• **EXERCISE GOAL**
With pictures left out, set down every record word for word.

• **DATA TO EXAMINE**
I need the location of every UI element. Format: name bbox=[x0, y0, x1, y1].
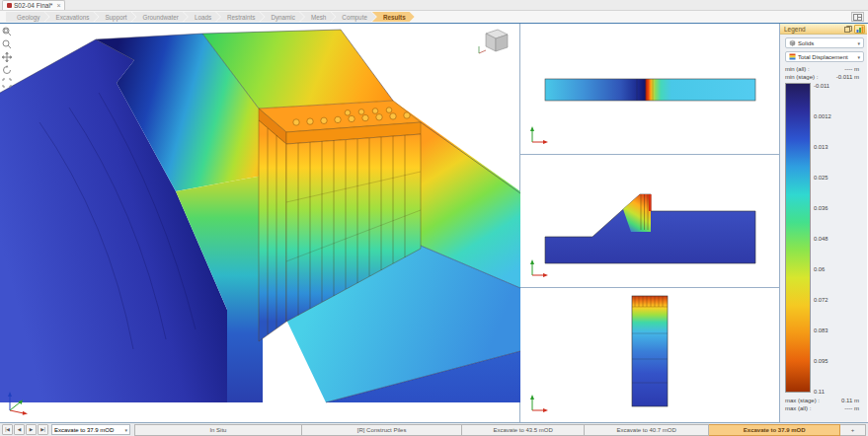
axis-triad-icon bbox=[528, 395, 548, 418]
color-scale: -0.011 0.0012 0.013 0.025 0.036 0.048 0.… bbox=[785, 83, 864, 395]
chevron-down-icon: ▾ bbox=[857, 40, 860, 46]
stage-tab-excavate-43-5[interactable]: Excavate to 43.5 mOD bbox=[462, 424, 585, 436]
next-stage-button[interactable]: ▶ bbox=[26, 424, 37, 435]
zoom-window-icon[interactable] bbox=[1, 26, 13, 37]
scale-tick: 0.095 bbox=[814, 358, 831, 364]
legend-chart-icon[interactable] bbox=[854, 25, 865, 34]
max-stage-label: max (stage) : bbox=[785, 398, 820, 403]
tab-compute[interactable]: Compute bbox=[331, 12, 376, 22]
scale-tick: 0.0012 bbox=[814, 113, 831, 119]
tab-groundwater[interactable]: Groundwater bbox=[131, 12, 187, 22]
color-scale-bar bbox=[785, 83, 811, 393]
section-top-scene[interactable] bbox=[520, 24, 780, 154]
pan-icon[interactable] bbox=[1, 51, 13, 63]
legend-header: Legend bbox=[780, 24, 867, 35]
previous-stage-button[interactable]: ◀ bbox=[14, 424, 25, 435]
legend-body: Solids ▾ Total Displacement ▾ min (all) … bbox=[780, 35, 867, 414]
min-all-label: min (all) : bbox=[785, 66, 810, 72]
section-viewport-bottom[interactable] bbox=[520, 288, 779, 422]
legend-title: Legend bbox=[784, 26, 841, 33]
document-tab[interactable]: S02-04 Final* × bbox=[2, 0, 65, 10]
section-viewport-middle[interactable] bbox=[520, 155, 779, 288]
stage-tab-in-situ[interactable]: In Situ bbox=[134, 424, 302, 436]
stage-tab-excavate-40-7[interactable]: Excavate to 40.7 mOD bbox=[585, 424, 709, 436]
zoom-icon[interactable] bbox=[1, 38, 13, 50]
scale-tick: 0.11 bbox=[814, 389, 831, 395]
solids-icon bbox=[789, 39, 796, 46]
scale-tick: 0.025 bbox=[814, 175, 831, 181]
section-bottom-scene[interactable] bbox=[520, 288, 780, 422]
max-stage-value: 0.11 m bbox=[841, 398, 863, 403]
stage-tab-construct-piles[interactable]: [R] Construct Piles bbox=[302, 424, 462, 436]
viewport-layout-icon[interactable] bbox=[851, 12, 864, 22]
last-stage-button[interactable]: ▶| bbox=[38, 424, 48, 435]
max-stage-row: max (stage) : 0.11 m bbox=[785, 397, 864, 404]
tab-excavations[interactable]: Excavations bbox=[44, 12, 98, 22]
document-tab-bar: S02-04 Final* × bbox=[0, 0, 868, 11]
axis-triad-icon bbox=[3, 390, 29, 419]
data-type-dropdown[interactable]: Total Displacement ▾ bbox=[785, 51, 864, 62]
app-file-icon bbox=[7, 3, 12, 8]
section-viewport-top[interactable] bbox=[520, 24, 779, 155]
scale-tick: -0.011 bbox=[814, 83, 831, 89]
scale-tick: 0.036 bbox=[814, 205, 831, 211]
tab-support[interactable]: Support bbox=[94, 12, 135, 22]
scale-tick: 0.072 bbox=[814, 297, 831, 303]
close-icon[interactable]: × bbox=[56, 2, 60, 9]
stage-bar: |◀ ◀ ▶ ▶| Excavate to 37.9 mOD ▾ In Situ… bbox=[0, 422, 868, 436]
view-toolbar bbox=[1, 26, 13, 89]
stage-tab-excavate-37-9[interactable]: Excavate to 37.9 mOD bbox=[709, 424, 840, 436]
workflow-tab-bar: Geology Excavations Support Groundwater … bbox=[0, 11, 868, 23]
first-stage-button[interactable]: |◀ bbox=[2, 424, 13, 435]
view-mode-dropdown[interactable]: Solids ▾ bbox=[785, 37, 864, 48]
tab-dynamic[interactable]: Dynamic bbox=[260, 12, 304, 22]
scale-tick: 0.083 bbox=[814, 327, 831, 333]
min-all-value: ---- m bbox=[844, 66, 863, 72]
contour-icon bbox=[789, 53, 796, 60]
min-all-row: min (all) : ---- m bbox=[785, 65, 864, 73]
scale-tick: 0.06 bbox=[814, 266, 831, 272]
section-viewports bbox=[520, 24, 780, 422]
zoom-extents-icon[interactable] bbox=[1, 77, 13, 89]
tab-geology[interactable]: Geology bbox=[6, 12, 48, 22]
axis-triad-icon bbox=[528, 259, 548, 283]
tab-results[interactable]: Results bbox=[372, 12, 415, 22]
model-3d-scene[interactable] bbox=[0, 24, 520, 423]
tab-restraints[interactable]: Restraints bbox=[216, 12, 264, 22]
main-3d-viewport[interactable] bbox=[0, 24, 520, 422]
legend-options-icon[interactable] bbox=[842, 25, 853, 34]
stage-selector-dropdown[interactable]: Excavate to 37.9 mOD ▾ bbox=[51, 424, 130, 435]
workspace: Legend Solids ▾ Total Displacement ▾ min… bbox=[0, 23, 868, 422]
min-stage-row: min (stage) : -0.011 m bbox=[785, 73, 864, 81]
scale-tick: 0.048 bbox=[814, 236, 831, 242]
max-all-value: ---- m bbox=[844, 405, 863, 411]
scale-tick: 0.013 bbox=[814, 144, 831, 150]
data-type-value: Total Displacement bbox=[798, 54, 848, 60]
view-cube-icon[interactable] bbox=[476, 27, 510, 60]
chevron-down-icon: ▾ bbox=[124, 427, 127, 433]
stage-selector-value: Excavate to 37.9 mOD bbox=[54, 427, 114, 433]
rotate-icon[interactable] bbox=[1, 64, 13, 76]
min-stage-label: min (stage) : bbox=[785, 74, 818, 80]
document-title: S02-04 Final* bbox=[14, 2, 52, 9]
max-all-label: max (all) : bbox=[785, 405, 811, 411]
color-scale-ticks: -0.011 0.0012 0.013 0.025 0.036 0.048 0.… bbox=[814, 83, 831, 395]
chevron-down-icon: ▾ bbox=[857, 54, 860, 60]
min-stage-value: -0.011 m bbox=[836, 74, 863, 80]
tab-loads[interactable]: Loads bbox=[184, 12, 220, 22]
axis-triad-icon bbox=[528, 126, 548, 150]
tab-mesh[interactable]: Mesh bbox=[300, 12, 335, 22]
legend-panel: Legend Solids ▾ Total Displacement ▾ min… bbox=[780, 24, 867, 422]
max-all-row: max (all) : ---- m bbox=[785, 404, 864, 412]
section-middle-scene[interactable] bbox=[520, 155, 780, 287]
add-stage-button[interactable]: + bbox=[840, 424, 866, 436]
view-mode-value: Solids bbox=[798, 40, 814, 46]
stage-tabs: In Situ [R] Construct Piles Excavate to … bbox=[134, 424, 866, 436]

• **TASK OUTPUT**
I need the location of every UI element. Format: name bbox=[x0, y0, x1, y1].
axis-triad-icon bbox=[528, 395, 548, 418]
color-scale: -0.011 0.0012 0.013 0.025 0.036 0.048 0.… bbox=[785, 83, 864, 395]
chevron-down-icon: ▾ bbox=[857, 40, 860, 46]
stage-tab-excavate-43-5[interactable]: Excavate to 43.5 mOD bbox=[462, 424, 585, 436]
next-stage-button[interactable]: ▶ bbox=[26, 424, 37, 435]
zoom-window-icon[interactable] bbox=[1, 26, 13, 37]
scale-tick: 0.095 bbox=[814, 358, 831, 364]
legend-chart-icon[interactable] bbox=[854, 25, 865, 34]
max-stage-label: max (stage) : bbox=[785, 398, 820, 403]
tab-compute[interactable]: Compute bbox=[331, 12, 376, 22]
scale-tick: 0.0012 bbox=[814, 113, 831, 119]
tab-groundwater[interactable]: Groundwater bbox=[131, 12, 187, 22]
color-scale-bar bbox=[785, 83, 811, 393]
section-top-scene[interactable] bbox=[520, 24, 780, 154]
pan-icon[interactable] bbox=[1, 51, 13, 63]
legend-header: Legend bbox=[780, 24, 867, 35]
previous-stage-button[interactable]: ◀ bbox=[14, 424, 25, 435]
legend-body: Solids ▾ Total Displacement ▾ min (all) … bbox=[780, 35, 867, 414]
min-all-label: min (all) : bbox=[785, 66, 810, 72]
section-viewport-bottom[interactable] bbox=[520, 288, 779, 422]
legend-title: Legend bbox=[784, 26, 841, 33]
document-tab[interactable]: S02-04 Final* × bbox=[2, 0, 65, 10]
section-viewport-middle[interactable] bbox=[520, 155, 779, 288]
stage-tab-in-situ[interactable]: In Situ bbox=[134, 424, 302, 436]
stage-tab-excavate-40-7[interactable]: Excavate to 40.7 mOD bbox=[585, 424, 709, 436]
zoom-icon[interactable] bbox=[1, 38, 13, 50]
scale-tick: 0.11 bbox=[814, 389, 831, 395]
solids-icon bbox=[789, 39, 796, 46]
scale-tick: 0.025 bbox=[814, 175, 831, 181]
section-bottom-scene[interactable] bbox=[520, 288, 780, 422]
max-stage-value: 0.11 m bbox=[841, 398, 863, 403]
stage-tab-construct-piles[interactable]: [R] Construct Piles bbox=[302, 424, 462, 436]
viewport-layout-icon[interactable] bbox=[851, 12, 864, 22]
last-stage-button[interactable]: ▶| bbox=[38, 424, 48, 435]
max-stage-row: max (stage) : 0.11 m bbox=[785, 397, 864, 404]
tab-excavations[interactable]: Excavations bbox=[44, 12, 98, 22]
document-tab-bar: S02-04 Final* × bbox=[0, 0, 868, 11]
axis-triad-icon bbox=[3, 390, 29, 419]
data-type-dropdown[interactable]: Total Displacement ▾ bbox=[785, 51, 864, 62]
app-file-icon bbox=[7, 3, 12, 8]
section-viewport-top[interactable] bbox=[520, 24, 779, 155]
scale-tick: -0.011 bbox=[814, 83, 831, 89]
scale-tick: 0.036 bbox=[814, 205, 831, 211]
tab-support[interactable]: Support bbox=[94, 12, 135, 22]
scale-tick: 0.072 bbox=[814, 297, 831, 303]
close-icon[interactable]: × bbox=[56, 2, 60, 9]
stage-bar: |◀ ◀ ▶ ▶| Excavate to 37.9 mOD ▾ In Situ… bbox=[0, 422, 868, 436]
view-toolbar bbox=[1, 26, 13, 89]
stage-tab-excavate-37-9[interactable]: Excavate to 37.9 mOD bbox=[709, 424, 840, 436]
workflow-tab-bar: Geology Excavations Support Groundwater … bbox=[0, 11, 868, 23]
first-stage-button[interactable]: |◀ bbox=[2, 424, 13, 435]
view-mode-dropdown[interactable]: Solids ▾ bbox=[785, 37, 864, 48]
tab-dynamic[interactable]: Dynamic bbox=[260, 12, 304, 22]
scale-tick: 0.083 bbox=[814, 327, 831, 333]
min-all-value: ---- m bbox=[844, 66, 863, 72]
contour-icon bbox=[789, 53, 796, 60]
min-all-row: min (all) : ---- m bbox=[785, 65, 864, 73]
scale-tick: 0.06 bbox=[814, 266, 831, 272]
section-viewports bbox=[520, 24, 780, 422]
zoom-extents-icon[interactable] bbox=[1, 77, 13, 89]
tab-geology[interactable]: Geology bbox=[6, 12, 48, 22]
axis-triad-icon bbox=[528, 259, 548, 283]
tab-results[interactable]: Results bbox=[372, 12, 415, 22]
model-3d-scene[interactable] bbox=[0, 24, 520, 423]
tab-restraints[interactable]: Restraints bbox=[216, 12, 264, 22]
main-3d-viewport[interactable] bbox=[0, 24, 520, 422]
legend-options-icon[interactable] bbox=[842, 25, 853, 34]
stage-selector-dropdown[interactable]: Excavate to 37.9 mOD ▾ bbox=[51, 424, 130, 435]
workspace: Legend Solids ▾ Total Displacement ▾ min… bbox=[0, 23, 868, 422]
min-stage-row: min (stage) : -0.011 m bbox=[785, 73, 864, 81]
scale-tick: 0.048 bbox=[814, 236, 831, 242]
max-all-value: ---- m bbox=[844, 405, 863, 411]
scale-tick: 0.013 bbox=[814, 144, 831, 150]
data-type-value: Total Displacement bbox=[798, 54, 848, 60]
view-cube-icon[interactable] bbox=[476, 27, 510, 60]
chevron-down-icon: ▾ bbox=[124, 427, 127, 433]
stage-selector-value: Excavate to 37.9 mOD bbox=[54, 427, 114, 433]
rotate-icon[interactable] bbox=[1, 64, 13, 76]
min-stage-label: min (stage) : bbox=[785, 74, 818, 80]
document-title: S02-04 Final* bbox=[14, 2, 52, 9]
max-all-label: max (all) : bbox=[785, 405, 811, 411]
color-scale-ticks: -0.011 0.0012 0.013 0.025 0.036 0.048 0.… bbox=[814, 83, 831, 395]
chevron-down-icon: ▾ bbox=[857, 54, 860, 60]
min-stage-value: -0.011 m bbox=[836, 74, 863, 80]
tab-loads[interactable]: Loads bbox=[184, 12, 220, 22]
axis-triad-icon bbox=[528, 126, 548, 150]
tab-mesh[interactable]: Mesh bbox=[300, 12, 335, 22]
legend-panel: Legend Solids ▾ Total Displacement ▾ min… bbox=[780, 24, 867, 422]
max-all-row: max (all) : ---- m bbox=[785, 404, 864, 412]
section-middle-scene[interactable] bbox=[520, 155, 780, 287]
add-stage-button[interactable]: + bbox=[840, 424, 866, 436]
view-mode-value: Solids bbox=[798, 40, 814, 46]
stage-tabs: In Situ [R] Construct Piles Excavate to … bbox=[134, 424, 866, 436]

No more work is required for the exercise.